Sometimes too much of a good thing can be bad, with all the recent rains and severe weather, this year's cotton crop has suffered.
Experts predict there will be a third less cotton produced this year, compared to last year.
"Last year was a very good year for cotton production," said Plains Cotton Growers Executive Vice President Steve Verett.
But that's not the case this year. Verett says so far this year one million acres of cotton have been lost due to drought, wind, and hail.
"We produced about 5.3 million bales in this area last year and you know with normal yields and normal weather here on out, we might able to produce something around two and a half or three million bales and that would be a stretch I think," said Verett.

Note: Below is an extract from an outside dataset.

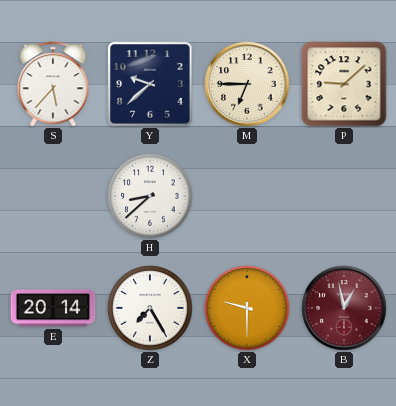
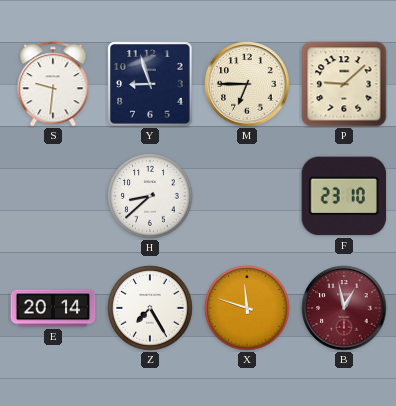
S: 5:37 -> 9:31
Y: 9:38 -> 8:57
F: none -> 23:10
X: 9:30 -> 11:48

Cotton farmers are working very hard to try to salvage this year's crops.
"They are going to try to do everything they can to nurture this crop along but you with today's input costs you have to make sure every dollar you are spending will hopefully return something and that's a difficult proposition," said Verett.
Verett says though the cost of virtually everything is going up, unfortunately the cotton price isn't.
"All costs are up and cotton prices have not seen the rise in prices we've seen in some of the other commodities to help offset some of those costs so it's real catch 22 for cotton farmers right now," said Verett.
For farmers who have lost crops some are planting other crops behind the failed cotton. Verett says some of the alternative crops range from grain, sunflowers and hay and could help replace the lost cotton income.
"There is an opportunity that with the right amount of help from mother nature and a little rainfall the rest of the year that they could have a secondary crop," said Verett.
The Plains Cotton Growers say they are remaining optimistic but all they are hoping for now is normal weather temperatures and timely rainfall.